Oil prices, on Thursday, August 31, appreciated by 1 percent, recovering from losses made a day earlier, but U.S. crude is on track for the steepest monthly losses in more than a year on demand concerns after floods knocked out a quarter of U.S. refining capacity.
International benchmark Brent crude LCOc1 was up 58 cents, or 1.1 percent, at $51.44 a barrel. It had fallen more than 2 percent in the previous session.
U.S. West Texas Intermediate (WTI) crude futures CLc1 were set to close the month down 7 percent, their steepest monthly loss since July 2016. They were trading 1.4 percent up at $46.58 a barrel at 1352 GMT.
Prices also rallied in the oil products markets, with U.S. gasoline futures RBc1 hitting a two-year high above $2 a gallon, buoyed by fears of a fuel shortage just days ahead of the Labor Day weekend that typically brings a surge in driving.
Hurricane Harvey, which brought record flooding to the U.S. oil heartland of Texas and killed at least 35 people, has paralyzed at least 4.4 million barrels per day (bpd) of refining capacity, according to company reports and Reuters estimates.
The shutdowns also led the U.S. government to tap its strategic oil reserves for the first time in five years on Thursday, releasing 500,000 barrels of crude to a working refinery in Louisiana.
“The current steep recovery follows yesterday’s steep drop. The sell-off was bigger than expected and we see some bargain hunting now,” said Hans van Cleef, senior energy economist at ABN Amro.
Analysts at Goldman Sachs and Stifel said they expected U.S. infrastructure outages to last several months but said it was difficult to estimate the exact damage.
Others saw potential for operational refineries to delay typical September seasonal maintenance to benefit from high prices.
U.S. crude and product stocks, typically watched closely by oil investors because they reflect market balancing, were largely ignored this week.
U.S. commercial crude stocks fell by 5.39 million barrels last week to 457.77 million barrels, the U.S. Energy Information Administration said on Wednesday.
That’s down 14.5 percent from record levels reached in March.

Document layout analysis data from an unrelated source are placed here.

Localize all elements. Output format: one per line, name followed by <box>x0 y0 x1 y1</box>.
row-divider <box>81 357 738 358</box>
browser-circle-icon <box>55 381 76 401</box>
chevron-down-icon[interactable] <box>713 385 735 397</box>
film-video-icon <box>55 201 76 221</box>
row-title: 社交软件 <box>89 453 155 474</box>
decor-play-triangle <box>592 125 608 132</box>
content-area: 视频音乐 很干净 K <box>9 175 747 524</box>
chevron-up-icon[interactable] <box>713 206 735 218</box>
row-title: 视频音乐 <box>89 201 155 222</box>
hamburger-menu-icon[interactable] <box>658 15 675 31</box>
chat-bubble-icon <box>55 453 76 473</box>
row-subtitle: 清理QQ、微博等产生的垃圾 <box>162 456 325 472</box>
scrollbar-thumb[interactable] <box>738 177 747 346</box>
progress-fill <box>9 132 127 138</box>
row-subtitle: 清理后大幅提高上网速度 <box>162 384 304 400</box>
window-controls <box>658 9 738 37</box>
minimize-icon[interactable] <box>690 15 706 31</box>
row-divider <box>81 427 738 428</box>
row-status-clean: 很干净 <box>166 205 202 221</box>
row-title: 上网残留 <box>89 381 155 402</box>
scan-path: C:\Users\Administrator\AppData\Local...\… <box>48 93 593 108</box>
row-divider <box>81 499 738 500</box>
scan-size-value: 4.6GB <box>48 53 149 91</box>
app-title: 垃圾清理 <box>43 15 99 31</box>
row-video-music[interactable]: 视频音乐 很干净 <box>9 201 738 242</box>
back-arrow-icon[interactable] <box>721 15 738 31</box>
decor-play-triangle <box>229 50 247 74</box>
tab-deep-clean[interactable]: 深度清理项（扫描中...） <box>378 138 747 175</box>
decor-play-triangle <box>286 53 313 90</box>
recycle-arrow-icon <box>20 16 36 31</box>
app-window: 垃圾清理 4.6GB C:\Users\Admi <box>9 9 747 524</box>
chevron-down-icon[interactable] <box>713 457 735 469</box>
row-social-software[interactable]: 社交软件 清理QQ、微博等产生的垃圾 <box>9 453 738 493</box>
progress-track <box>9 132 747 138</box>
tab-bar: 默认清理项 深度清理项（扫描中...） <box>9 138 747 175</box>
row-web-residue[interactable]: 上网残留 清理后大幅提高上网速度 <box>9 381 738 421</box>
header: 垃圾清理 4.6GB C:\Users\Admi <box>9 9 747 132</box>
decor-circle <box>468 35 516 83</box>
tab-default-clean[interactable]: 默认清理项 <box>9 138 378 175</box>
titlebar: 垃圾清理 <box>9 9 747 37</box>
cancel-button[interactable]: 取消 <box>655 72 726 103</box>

At the same time, the amount of crude entered into refineries reached a record high of 17.73 million bpd, the data showed. The number is expected to have dropped dramatically this week because of infrastructure closures.
Analysts at JBC Energy said that figure could slip to as low as 15-16 million bpd.
Others said the refinery closures would lead to a rise in crude inventories.